Founder & CEO, Elements.cloud
30+ years in business transformation and operational excellence as executive sponsor, consultant and software vendor. Author of 8 books, prolific blogger and conference speaker Based in San Francisco, London and in a 747 Powered by Duracell

Do the math. We all spend a significant percentage of our lives at work. And, based on this poster by Charles Schwab and the state of the Government’s finances, we are all going to be working even longer. So as leaders it is our role to make sure that the lives of our staff are valuable and rewarding, if not fun.

People have incredible levels of drive, ability, and enthusiasm (as evidently clear by the videos that pop up in my social media feeds), and we need to harness that.

Thought: Why is happy hour just an hour and happens after work?

There has been a lot of research recently that is showing that (wait for it…) happy employees are more productive. I guess we knew that instinctively, but now studies are putting some data behind the feeling.

As long ago as 2007, people like Alexander Kjerulf, who bills himself as Chief Happiness Officer, have been writing and talking about the effects of a happy workplace on productivity.

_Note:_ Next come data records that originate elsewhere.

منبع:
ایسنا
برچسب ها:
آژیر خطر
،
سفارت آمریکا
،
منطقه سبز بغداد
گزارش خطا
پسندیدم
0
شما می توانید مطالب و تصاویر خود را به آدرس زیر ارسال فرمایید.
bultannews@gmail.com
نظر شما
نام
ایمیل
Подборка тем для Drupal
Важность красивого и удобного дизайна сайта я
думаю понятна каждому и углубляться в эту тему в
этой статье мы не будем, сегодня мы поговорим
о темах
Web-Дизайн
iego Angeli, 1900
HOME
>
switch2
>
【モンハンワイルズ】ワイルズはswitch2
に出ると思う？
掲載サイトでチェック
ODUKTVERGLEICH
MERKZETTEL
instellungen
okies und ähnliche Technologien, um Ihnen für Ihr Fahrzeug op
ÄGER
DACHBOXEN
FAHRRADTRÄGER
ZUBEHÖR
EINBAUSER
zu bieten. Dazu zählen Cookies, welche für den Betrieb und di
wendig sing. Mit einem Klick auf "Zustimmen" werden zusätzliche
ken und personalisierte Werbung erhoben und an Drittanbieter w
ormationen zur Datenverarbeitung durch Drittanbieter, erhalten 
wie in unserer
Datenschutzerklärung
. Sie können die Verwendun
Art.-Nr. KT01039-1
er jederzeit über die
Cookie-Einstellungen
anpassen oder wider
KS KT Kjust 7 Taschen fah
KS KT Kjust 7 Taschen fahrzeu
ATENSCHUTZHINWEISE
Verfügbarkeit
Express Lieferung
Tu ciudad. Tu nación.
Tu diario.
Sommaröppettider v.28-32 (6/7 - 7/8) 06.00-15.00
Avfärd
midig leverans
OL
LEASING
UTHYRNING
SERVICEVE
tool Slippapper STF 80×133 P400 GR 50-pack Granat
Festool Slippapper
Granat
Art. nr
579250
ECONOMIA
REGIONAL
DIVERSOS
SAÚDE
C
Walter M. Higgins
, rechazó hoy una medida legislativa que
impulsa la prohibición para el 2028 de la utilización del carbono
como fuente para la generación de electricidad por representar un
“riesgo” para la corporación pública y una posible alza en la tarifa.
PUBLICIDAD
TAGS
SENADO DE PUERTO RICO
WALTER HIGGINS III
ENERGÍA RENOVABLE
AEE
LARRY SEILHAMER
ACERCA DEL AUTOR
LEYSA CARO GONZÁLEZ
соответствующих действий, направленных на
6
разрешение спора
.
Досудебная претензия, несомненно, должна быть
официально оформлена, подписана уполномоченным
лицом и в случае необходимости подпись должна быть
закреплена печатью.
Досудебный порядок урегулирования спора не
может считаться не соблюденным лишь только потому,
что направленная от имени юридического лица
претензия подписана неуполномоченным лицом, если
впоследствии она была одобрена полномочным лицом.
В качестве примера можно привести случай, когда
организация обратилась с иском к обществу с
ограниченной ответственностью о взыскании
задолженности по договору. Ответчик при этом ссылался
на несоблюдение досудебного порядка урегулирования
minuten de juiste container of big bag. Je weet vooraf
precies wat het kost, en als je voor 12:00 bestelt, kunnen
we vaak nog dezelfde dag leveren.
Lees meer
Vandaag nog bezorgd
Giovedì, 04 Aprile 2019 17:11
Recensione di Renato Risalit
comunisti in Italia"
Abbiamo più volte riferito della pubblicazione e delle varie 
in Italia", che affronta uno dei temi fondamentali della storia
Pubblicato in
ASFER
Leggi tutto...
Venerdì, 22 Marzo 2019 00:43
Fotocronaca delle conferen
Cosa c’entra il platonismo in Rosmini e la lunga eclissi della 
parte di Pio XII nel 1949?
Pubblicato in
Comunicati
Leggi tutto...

He has written a book called Happy Hour is 9 to 5 which has been published by Lulu.

University of Warwick’s Economic Research Institute discovered that happier workers were 12% more productive, unhappier workers were 10% less productive.” The team, led by Andrew Oswald, a professor of economics at Warwick Business School and a leading authority on the relationship between economics and mental health, said its research has important implications for the worlds of politics and business.

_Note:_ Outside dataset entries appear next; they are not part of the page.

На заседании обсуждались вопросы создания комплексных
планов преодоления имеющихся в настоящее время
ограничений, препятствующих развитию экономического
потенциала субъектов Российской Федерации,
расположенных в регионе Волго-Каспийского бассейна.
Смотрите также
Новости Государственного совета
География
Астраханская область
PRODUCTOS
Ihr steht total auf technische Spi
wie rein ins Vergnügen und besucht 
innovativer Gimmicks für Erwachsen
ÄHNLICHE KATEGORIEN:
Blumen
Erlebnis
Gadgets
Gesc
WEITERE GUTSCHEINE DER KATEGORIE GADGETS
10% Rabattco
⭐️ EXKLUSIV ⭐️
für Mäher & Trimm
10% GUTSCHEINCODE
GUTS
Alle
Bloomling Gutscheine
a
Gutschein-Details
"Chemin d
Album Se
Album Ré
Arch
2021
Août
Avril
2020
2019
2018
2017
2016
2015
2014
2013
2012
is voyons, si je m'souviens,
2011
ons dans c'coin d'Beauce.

“We find that human happiness has large and positive causal effects on productivity,” the team said. “Positive emotions appear to invigorate human beings, while negative emotions have the opposite effect.”

A Forbes.com article It Pays To Be Happy At Work by Vicki Salemi summed it up well: “Happiness at work doesn’t just boost morale, it leads to better reviews, faster promotion, fatter salaries and higher productivity”. Vicki has written a number of articles highlighting the link between happiness and performance.

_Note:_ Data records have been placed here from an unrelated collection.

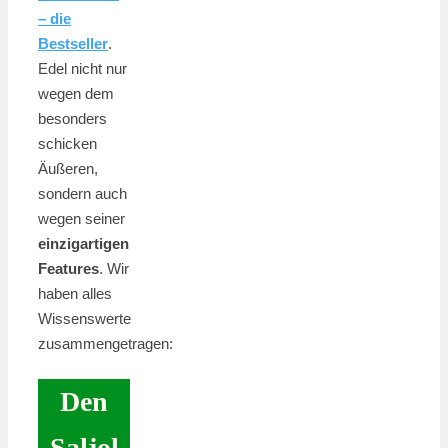
– die
Bestseller
.
Edel nicht nur
wegen dem
besonders
schicken
Äußeren,
sondern auch
wegen seiner
einzigartigen
Features
. Wir
haben alles
Wissenswerte
zusammengetragen:
Den
Saljol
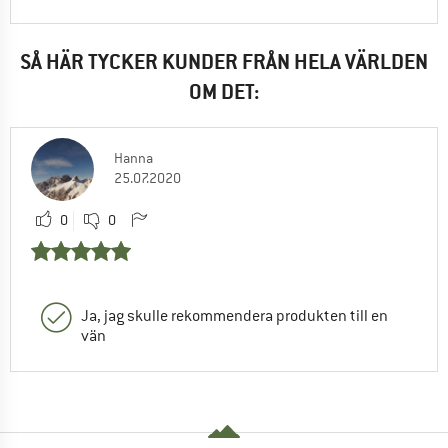
SÅ HÄR TYCKER KUNDER FRÅN HELA VÄRLDEN
OM DET:
Hanna
25.07.2020
0
0
Ja, jag skulle rekommendera produkten till en
vän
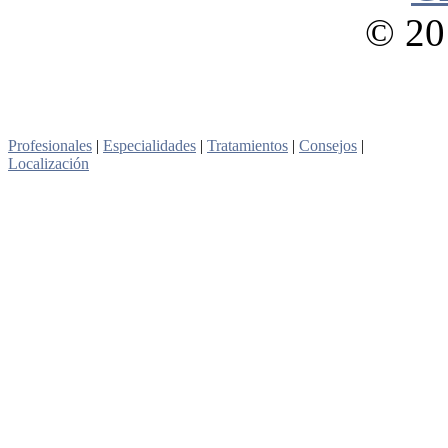
© 201
Profesionales
|
Especialidades
|
Tratamientos
|
Consejos
|
Localización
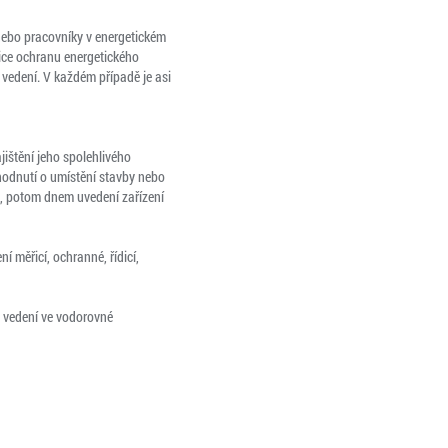
 nebo pracovníky v energetickém
ice ochranu energetického
 vedení. V každém případě je asi
jištění jeho spolehlivého
hodnutí o umístění stavby nebo
, potom dnem uvedení zařízení
 měřicí, ochranné, řídicí,
 vedení ve vodorovné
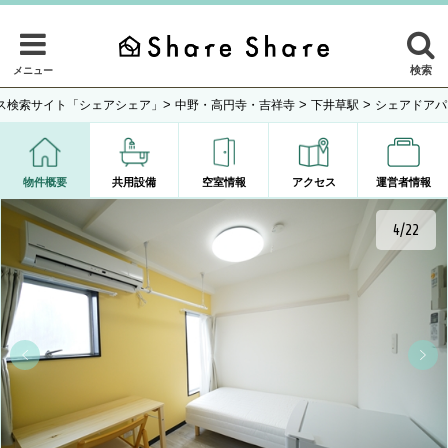
検索
メニュー
>
>
>
ス検索サイト「シェアシェア」
中野・高円寺・吉祥寺
下井草駅
シェアドアパ
物件概要
共用設備
空室情報
アクセス
運営者情報
4/22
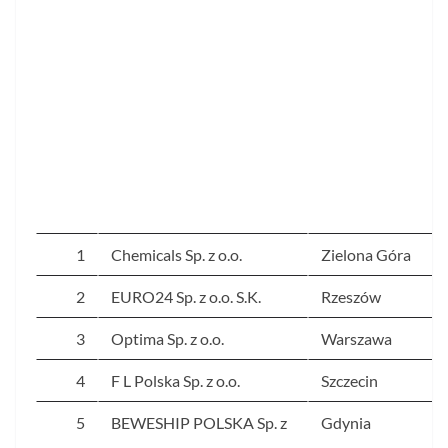
1
Chemicals Sp. z o.o.
Zielona Góra
2
EURO24 Sp. z o.o. S.K.
Rzeszów
3
Optima Sp. z o.o.
Warszawa
4
F L Polska Sp. z o.o.
Szczecin
5
BEWESHIP POLSKA Sp. z
Gdynia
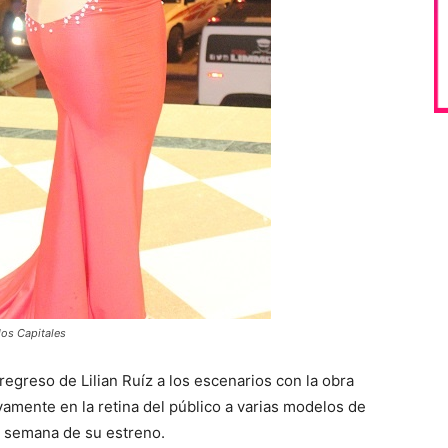
dos Capitales
regreso de Lilian Ruíz a los escenarios con la obra
amente en la retina del público a varias modelos de
a semana de su estreno.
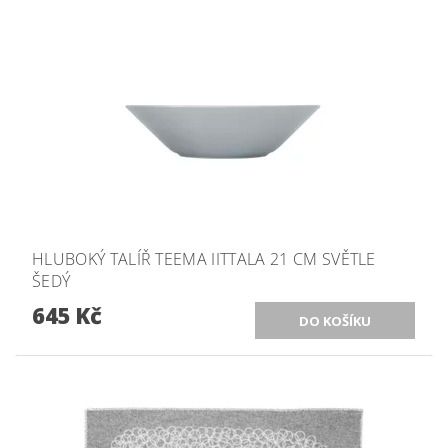
HLUBOKÝ TALÍŘ TEEMA IITTALA 21 CM SVĚTLE
ŠEDÝ
645 Kč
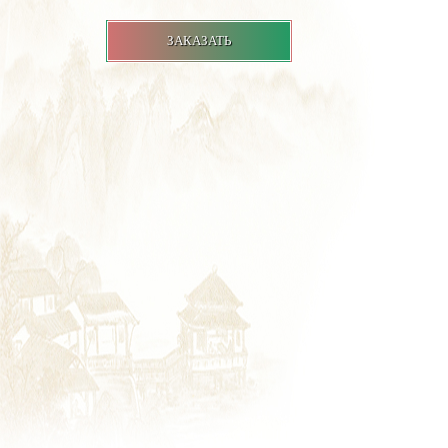
ЗАКАЗАТЬ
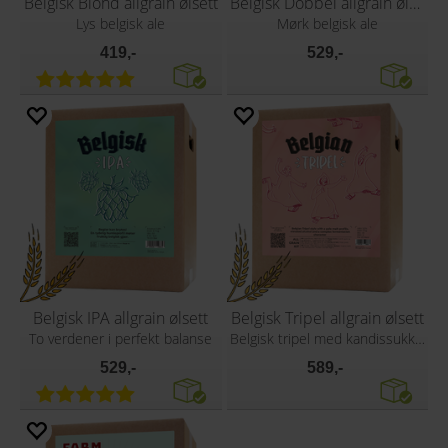
Belgisk Blond allgrain ølsett
Belgisk Dobbel allgrain ølsett
Lys belgisk ale
Mørk belgisk ale
419,-
529,-
Belgisk IPA allgrain ølsett
Belgisk Tripel allgrain ølsett
To verdener i perfekt balanse
Belgisk tripel med kandissukker
529,-
589,-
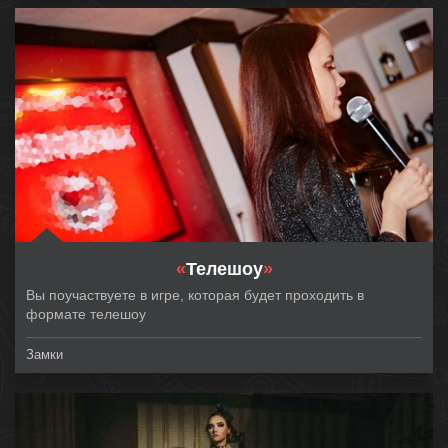
«
Телешоу
»
Вы поучаствуете в игре, которая будет проходить в
формате телешоу
Замки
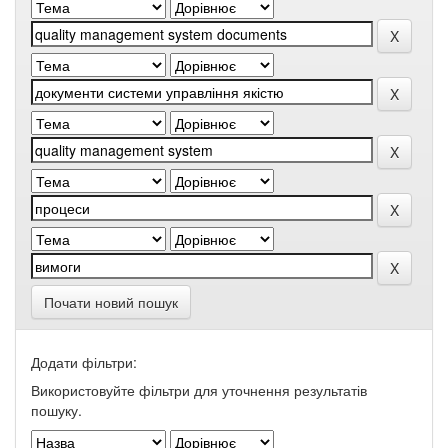
Почати новий пошук
Додати фільтри:
Використовуйте фільтри для уточнення результатів
пошуку.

One of the books I am reading—Humor, Seriously: Why Humor Is a Secret Weapon in Business and Life (And how anyone can harness it. Even you.)—talks about how you can have fun and be professional and effective.

Netflix’s unorthadox work culture has been so successful that they even wrote a book about it: No Rules Rules: Netflix and the Culture of Reinvention. So much of the book resonates with our philosophy of running Elements.cloud. People are more productive and happier when surrounded by other happy and productive people. They talk about giving people the context and then trusting them to get on with what they need to do. No policies.

But what does happier mean?  

Feeling valuable, achieving, and being rewarded is the positive side—which should be reinforced. The negative side that we should be eliminating includes feeling embarrassed, confused, unworthy, wasted, and uninvolved.

A surprising number of these factors can be influenced by letting people know what they should be doing, how they should be doing it, and how well they are doing. Process and Metrics. Who would have thought processes were a route to happiness?